You’re right. So, this is the actual solution you wrote [I added all other possibilities in ( )].
pair 1: M, N
pair 2: O, (P/Q/T)
pair 3: R, (P/Q/T)
pair 4: S, P/Q
And it’s obviously correct.
BUT–taking into account what you said about O and T, does this also work now:
pair 1: M, N
pair 2: P, S/R/O
pair 3: Q, S/R/O
pair 4: O/R*, T
*but not both
[So really the mistake I made was listing O and T as a definite pair when really it’s only a possible pairing since R and T could ALSO go together (and the pairs would be MN, OP, SQ, RT which would still satisfy all the rules). Essentially, both diagrams separate P/Q/T and O/R/S. They also both have M and N together and state that T goes with either O or R.]
Thanks for your help! I’m enjoying the LSAT trainer. I’m planning on taking the June 2018 LSAT, so I have a little extra time to devote to logic games. I’m just wanting to get into the habit of listing all possibilities on my diagrams so that I can answer questions faster.

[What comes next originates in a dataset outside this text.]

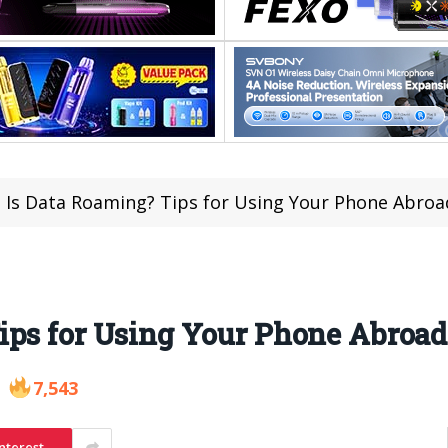
 Is Data Roaming? Tips for Using Your Phone Abroa
ips for Using Your Phone Abroad
7,543
nterest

I did these drills timed (7 minutes/6 questions), and I think this lead to my mistake (at least with the O and T in car 4 notation).

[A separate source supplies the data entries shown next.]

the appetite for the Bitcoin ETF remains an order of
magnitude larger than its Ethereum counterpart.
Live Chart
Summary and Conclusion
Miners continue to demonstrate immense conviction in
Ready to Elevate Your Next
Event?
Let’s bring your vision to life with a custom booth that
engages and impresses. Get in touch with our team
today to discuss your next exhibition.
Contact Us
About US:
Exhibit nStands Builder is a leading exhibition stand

As far as the trainer, I’ve really enjoyed the logical reasoning lessons I’ve read so far. I actually went ahead with LR and did lessons 16 and 17 and the accompanying drills before starting lesson 10. (Which goes against your advice–sorry!) I just started having a lot of fun doing logical reasoning and wanted to keep going (and missed 1 or 2 questions in the text and then only one in the drills). Doing this really made me understand logical reasoning–and made me look forward to doing drills. The trainer is super accessible, and I like how you reiterate the steps you need to take to answer questions–it really reinforces the process in your head which leads to fewer mistakes. I’m really loving the book.